Segment Start: Listed records

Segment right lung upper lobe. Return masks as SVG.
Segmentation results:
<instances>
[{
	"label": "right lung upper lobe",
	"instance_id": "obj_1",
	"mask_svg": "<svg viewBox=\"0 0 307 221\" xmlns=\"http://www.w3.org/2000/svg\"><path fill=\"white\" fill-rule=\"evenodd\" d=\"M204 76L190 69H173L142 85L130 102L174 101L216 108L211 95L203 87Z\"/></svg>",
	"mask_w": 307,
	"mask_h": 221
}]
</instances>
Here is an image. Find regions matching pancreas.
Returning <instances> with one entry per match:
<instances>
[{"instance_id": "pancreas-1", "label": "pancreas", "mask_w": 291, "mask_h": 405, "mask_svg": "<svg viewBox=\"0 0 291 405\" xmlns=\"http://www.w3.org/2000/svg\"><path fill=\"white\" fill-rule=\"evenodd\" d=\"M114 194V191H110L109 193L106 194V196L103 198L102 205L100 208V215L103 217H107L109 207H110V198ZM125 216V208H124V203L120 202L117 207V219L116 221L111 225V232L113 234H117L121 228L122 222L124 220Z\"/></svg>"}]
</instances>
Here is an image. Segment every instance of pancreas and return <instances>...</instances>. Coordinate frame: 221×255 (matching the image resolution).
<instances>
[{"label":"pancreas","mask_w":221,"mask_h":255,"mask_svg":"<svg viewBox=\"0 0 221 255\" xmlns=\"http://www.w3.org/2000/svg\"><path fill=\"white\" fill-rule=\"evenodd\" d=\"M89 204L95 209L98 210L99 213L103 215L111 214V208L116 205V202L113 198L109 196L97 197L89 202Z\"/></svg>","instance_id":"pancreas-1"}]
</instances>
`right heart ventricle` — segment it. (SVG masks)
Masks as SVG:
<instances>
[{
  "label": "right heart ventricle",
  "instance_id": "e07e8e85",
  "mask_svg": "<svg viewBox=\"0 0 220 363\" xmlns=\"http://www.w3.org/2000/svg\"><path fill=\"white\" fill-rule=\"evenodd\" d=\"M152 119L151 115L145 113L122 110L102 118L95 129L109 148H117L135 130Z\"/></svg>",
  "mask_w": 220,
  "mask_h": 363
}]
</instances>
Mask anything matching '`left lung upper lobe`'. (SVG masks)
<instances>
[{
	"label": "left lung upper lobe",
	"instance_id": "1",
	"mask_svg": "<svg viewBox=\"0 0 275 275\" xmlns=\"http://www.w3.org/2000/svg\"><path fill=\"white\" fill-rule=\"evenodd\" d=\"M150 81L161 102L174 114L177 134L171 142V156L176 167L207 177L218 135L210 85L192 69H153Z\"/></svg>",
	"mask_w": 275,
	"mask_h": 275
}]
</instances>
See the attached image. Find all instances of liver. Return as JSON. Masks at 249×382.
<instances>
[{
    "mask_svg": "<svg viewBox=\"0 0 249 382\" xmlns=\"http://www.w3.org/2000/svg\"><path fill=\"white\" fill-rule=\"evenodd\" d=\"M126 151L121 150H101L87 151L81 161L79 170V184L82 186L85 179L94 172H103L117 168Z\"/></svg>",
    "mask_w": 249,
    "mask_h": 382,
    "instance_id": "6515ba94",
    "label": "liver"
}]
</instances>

Segment End: Listed records
Segment Start: Listed records

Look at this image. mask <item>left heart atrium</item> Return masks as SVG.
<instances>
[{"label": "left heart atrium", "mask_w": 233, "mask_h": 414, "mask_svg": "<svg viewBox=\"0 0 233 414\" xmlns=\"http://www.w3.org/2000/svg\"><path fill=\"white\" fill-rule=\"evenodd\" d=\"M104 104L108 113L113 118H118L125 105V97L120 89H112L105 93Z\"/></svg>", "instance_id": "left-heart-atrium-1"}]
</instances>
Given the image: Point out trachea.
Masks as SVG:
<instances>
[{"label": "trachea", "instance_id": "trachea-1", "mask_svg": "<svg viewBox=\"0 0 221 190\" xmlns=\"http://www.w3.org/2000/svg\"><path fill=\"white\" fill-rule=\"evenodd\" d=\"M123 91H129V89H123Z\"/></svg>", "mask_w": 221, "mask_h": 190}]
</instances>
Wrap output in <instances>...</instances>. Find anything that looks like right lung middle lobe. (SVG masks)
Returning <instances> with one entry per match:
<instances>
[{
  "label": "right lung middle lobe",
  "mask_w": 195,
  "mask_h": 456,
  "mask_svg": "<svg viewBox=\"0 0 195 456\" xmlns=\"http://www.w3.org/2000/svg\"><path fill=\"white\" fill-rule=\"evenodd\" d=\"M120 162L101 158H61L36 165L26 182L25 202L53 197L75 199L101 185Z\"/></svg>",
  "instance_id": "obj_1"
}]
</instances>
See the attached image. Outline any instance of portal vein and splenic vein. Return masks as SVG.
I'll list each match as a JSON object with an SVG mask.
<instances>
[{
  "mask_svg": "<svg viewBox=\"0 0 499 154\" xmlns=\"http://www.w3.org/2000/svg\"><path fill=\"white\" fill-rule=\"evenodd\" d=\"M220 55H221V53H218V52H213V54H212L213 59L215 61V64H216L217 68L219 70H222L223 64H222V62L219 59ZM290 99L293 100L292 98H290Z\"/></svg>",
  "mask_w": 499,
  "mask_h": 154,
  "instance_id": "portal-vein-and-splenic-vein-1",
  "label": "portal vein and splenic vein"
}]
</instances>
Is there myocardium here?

Segment End: Listed records

* [Requirement]:
From the records above, give again exactly the lines running from the line with "Look at this" to the line with "Is there myocardium here?", inclusive.

* [Answer section]:
Look at this image. mask <item>left heart atrium</item> Return masks as SVG.
<instances>
[{"label": "left heart atrium", "mask_w": 233, "mask_h": 414, "mask_svg": "<svg viewBox=\"0 0 233 414\" xmlns=\"http://www.w3.org/2000/svg\"><path fill=\"white\" fill-rule=\"evenodd\" d=\"M104 104L108 113L113 118H118L125 105V97L120 89H112L105 93Z\"/></svg>", "instance_id": "left-heart-atrium-1"}]
</instances>
Given the image: Point out trachea.
Masks as SVG:
<instances>
[{"label": "trachea", "instance_id": "trachea-1", "mask_svg": "<svg viewBox=\"0 0 221 190\" xmlns=\"http://www.w3.org/2000/svg\"><path fill=\"white\" fill-rule=\"evenodd\" d=\"M123 91H129V89H123Z\"/></svg>", "mask_w": 221, "mask_h": 190}]
</instances>
Wrap output in <instances>...</instances>. Find anything that looks like right lung middle lobe. (SVG masks)
Returning <instances> with one entry per match:
<instances>
[{
  "label": "right lung middle lobe",
  "mask_w": 195,
  "mask_h": 456,
  "mask_svg": "<svg viewBox=\"0 0 195 456\" xmlns=\"http://www.w3.org/2000/svg\"><path fill=\"white\" fill-rule=\"evenodd\" d=\"M120 162L101 158H61L36 165L26 182L25 202L53 197L75 199L101 185Z\"/></svg>",
  "instance_id": "obj_1"
}]
</instances>
See the attached image. Outline any instance of portal vein and splenic vein. Return masks as SVG.
I'll list each match as a JSON object with an SVG mask.
<instances>
[{
  "mask_svg": "<svg viewBox=\"0 0 499 154\" xmlns=\"http://www.w3.org/2000/svg\"><path fill=\"white\" fill-rule=\"evenodd\" d=\"M220 55H221V53H218V52H213V54H212L213 59L215 61V64H216L217 68L219 70H222L223 64H222V62L219 59ZM290 99L293 100L292 98H290Z\"/></svg>",
  "mask_w": 499,
  "mask_h": 154,
  "instance_id": "portal-vein-and-splenic-vein-1",
  "label": "portal vein and splenic vein"
}]
</instances>
Is there myocardium here?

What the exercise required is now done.